As escolas também deverão avaliar se têm estrutura e recursos suficientes para oferecer as disciplinas. Além disso, devem criar planos para melhorar os espaços e materiais disponíveis, aproximar os estudantes de espaços culturais e artísticos da região e buscar parcerias com a comunidade para fortalecer o ensino.
Entre as novas diretrizes, o MEC destaca:
- Arte como prática integradora: deve ser vista como prática educativa com potencial para integrar experiências dentro e fora do ambiente escolar.
- Processos criativos e reflexivos: o ensino envolve criação, experimentação, apreciação e reflexão crítica, além da técnica e da reprodução.

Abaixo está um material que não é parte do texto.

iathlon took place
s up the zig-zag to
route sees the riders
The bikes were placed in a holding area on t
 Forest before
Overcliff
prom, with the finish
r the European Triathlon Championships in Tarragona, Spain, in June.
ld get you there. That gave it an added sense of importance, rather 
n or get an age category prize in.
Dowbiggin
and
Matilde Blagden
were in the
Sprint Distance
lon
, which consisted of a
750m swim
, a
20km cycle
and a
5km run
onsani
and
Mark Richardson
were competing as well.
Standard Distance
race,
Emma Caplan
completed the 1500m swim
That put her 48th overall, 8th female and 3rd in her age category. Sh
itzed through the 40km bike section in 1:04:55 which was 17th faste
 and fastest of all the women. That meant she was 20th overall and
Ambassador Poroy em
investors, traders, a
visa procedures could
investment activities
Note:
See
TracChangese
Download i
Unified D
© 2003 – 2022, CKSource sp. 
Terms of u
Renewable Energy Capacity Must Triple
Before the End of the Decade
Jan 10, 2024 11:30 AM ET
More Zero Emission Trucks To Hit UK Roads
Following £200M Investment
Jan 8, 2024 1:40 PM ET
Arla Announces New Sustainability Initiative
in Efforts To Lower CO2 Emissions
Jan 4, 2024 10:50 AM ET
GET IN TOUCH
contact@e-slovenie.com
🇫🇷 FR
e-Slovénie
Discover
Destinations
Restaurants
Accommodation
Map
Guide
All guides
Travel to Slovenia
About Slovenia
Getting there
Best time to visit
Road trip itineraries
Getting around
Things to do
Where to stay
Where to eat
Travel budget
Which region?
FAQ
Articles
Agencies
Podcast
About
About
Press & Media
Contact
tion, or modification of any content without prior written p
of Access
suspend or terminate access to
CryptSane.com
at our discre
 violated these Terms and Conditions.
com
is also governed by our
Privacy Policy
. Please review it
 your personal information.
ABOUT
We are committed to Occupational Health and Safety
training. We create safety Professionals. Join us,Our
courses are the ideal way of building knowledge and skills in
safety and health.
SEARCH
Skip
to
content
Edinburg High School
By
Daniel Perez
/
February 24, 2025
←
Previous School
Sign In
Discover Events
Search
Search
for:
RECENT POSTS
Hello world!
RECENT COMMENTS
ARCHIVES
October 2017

- Contextualização e análise crítica: a análise de obras em seus contextos históricos, sociais e culturais amplia o repertório cultural dos estudantes.
- Desenvolvimento integral do estudante: o ensino de arte favorece o desenvolvimento cognitivo, afetivo, social, cultural e estético dos estudantes.
O objetivo da norma é consolidar a ideia de que a arte não é somente uma atividade secundária, recreativa ou destinada apenas a complementar festas e datas comemorativas. O Parecer CNE/CEB nº 2, aprovado em 19 de março de 2026, estabelece a arte como campo essencial à formação humana, capaz de promover a criatividade, o pensamento crítico e o diálogo com outras áreas.